Melko

アリスの恋のMelkoのレビュー・感想・評価

アリスの恋(1974年製作の映画)
3.6
“I wanna go!”
“No.”
“Yes!”
“NO!”
“YEEEEEES!!”
“NO!!”
“Shit!”

味わいのあるジャケで気になってた作品
しっとりと大人の恋を描いた物語かと思いきや、全然違ってズッコケ笑
未亡人と一人息子のドタバタ生活奮闘記(母親の珍ラブストーリー描写多め)だった。
しかも監督がスコセッシって!
だからなのか、若々しいハーヴェイ・カイテルさんが出てきてビックリ!ニコニコしながら登場したから、「絶対何か裏がある…」と思ってたら、とんでもねぇ本性のゲス野郎だった。ある意味、期待を裏切らない暴れっぷりに天晴れ!

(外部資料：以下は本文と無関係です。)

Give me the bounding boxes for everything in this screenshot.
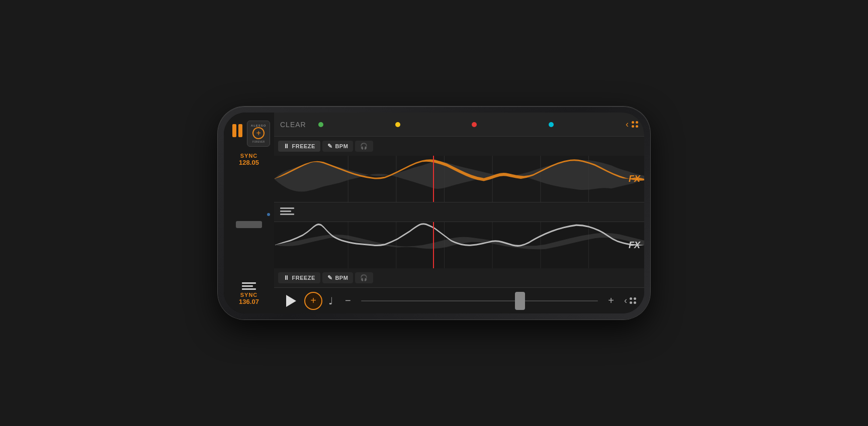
deck-indicator-dot (267, 213, 270, 216)
playhead-bottom (433, 222, 434, 268)
phone-screen: ALESSO + FOREVER SYNC 128.05 (224, 113, 644, 313)
clear-button[interactable]: CLEAR (280, 121, 306, 129)
middle-section (274, 202, 644, 222)
pause-bar-right (238, 124, 242, 137)
deck-bottom-waveform[interactable]: FX (274, 222, 644, 268)
cue-dot-red[interactable] (472, 122, 477, 127)
volume-slider-container (236, 166, 262, 282)
pause-icon-freeze: ⏸ (283, 143, 290, 150)
deck-top-controls: ⏸ FREEZE ✎ BPM 🎧 (274, 137, 644, 156)
add-track-button[interactable]: + (304, 292, 322, 310)
pause-icon-freeze-bottom: ⏸ (283, 274, 290, 281)
tempo-thumb[interactable] (515, 292, 525, 310)
sync-label-bottom[interactable]: SYNC (239, 292, 259, 298)
waveform-svg-bottom (274, 222, 644, 268)
bpm-bottom: 136.07 (239, 298, 259, 305)
eq-line-3 (242, 288, 256, 290)
minus-button[interactable]: − (345, 295, 351, 306)
back-grid-button-top[interactable]: ‹ (626, 119, 638, 130)
sync-bottom: SYNC 136.07 (239, 292, 259, 305)
back-arrow-icon-bottom: ‹ (624, 295, 627, 306)
hamburger-menu[interactable] (280, 207, 294, 215)
play-icon (286, 295, 296, 307)
top-toolbar: CLEAR ‹ (274, 113, 644, 137)
sync-label-top[interactable]: SYNC (239, 153, 259, 159)
plus-button[interactable]: + (608, 295, 614, 306)
tempo-track[interactable] (361, 300, 598, 301)
sync-top: SYNC 128.05 (239, 153, 259, 166)
pause-button[interactable] (228, 120, 247, 142)
fx-label-top[interactable]: FX (629, 174, 640, 184)
bpm-top: 128.05 (239, 159, 259, 166)
waveforms-container: FX (274, 156, 644, 268)
bpm-button-top[interactable]: ✎ BPM (322, 141, 353, 152)
grid-dots-icon (632, 121, 638, 128)
eq-line-2 (242, 285, 253, 287)
cue-dot-yellow[interactable] (395, 122, 400, 127)
headphone-icon-bottom: 🎧 (360, 274, 368, 281)
back-arrow-icon: ‹ (626, 119, 629, 130)
grid-dots-icon-bottom (630, 297, 636, 304)
deck-top-waveform[interactable]: FX (274, 156, 644, 202)
album-add-button[interactable]: + (252, 127, 265, 139)
bpm-button-bottom[interactable]: ✎ BPM (322, 272, 353, 283)
left-sidebar: ALESSO + FOREVER SYNC 128.05 (224, 113, 274, 313)
edit-icon-bpm-bottom: ✎ (327, 274, 333, 281)
tempo-slider-area (361, 300, 598, 301)
waveform-svg-top (274, 156, 644, 202)
deck-bottom-controls: ⏸ FREEZE ✎ BPM 🎧 (274, 268, 644, 287)
freeze-button-bottom[interactable]: ⏸ FREEZE (278, 272, 320, 283)
main-content: CLEAR ‹ ⏸ (274, 113, 644, 313)
pause-bar-left (232, 124, 236, 137)
play-button[interactable] (282, 292, 300, 310)
cue-dot-cyan[interactable] (549, 122, 554, 127)
headphone-button-top[interactable]: 🎧 (355, 141, 373, 152)
volume-slider[interactable] (236, 221, 262, 228)
headphone-icon-top: 🎧 (360, 143, 368, 150)
eq-menu-button[interactable] (242, 282, 256, 290)
album-art[interactable]: ALESSO + FOREVER (247, 121, 270, 147)
playhead-top (433, 156, 434, 202)
artist-line2: FOREVER (252, 140, 265, 143)
cue-dot-green[interactable] (318, 122, 323, 127)
fx-label-bottom[interactable]: FX (629, 240, 640, 251)
freeze-button-top[interactable]: ⏸ FREEZE (278, 141, 320, 152)
edit-icon-bpm: ✎ (327, 143, 333, 150)
back-grid-button-bottom[interactable]: ‹ (624, 295, 636, 306)
eq-line-1 (242, 282, 256, 284)
headphone-button-bottom[interactable]: 🎧 (355, 272, 373, 283)
note-icon[interactable]: ♩ (328, 295, 333, 307)
phone-frame: ALESSO + FOREVER SYNC 128.05 (218, 106, 650, 320)
bottom-toolbar: + ♩ − + ‹ (274, 287, 644, 313)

「こんなに頑張ってるのに、なんで何もかもうまくいかないんだろう…ただ幸せになりたいだけなのに…」な悲劇のヒロイン気質の主人公アリス…は置いといて、この作品の白眉は、息子トミー。
気に入らないことがあればすぐ手が出るし、育児に全く興味を示さない父親と、そんな夫の顔色ばかり伺い、八つ当たりのように怒ってばかりの母親の元で、自らの身と心を守るかのように、かなりサバサバした現実的な性格で口が悪く、子供特有の無邪気さを忘れてしまったようなトミー。
父親が突然事故死しても、特に悲しくない。多分そこまで愛情を注いでもらった記憶がないのかもしれない。母親アリスと2人きり、学校も行かせてもらえず、モーテル暮らし
母親アリスの性格を濃く受け継いでるのか、中身が成熟していない大人子供なアリスとくだらないやり取りで盛り上がる時もあれば、弾みで暴言を吐きまくってしまったり、成り行きとはいえ飲酒や万引きもやる、いわゆる悪ガキ。ああ言えばこう言う、その減らず口は圧巻。
だけど、アリスの男癖の悪さを冷静に心配したり、生活のためにウェイトレスとして仕事を得たアリスを「歌えないじゃん」と気にかける優しさもあり。もう少しすると本当に口も聞いてくれなくなってグレるかもしれない、嫌らしさとあどけなさが同居していて面白かった。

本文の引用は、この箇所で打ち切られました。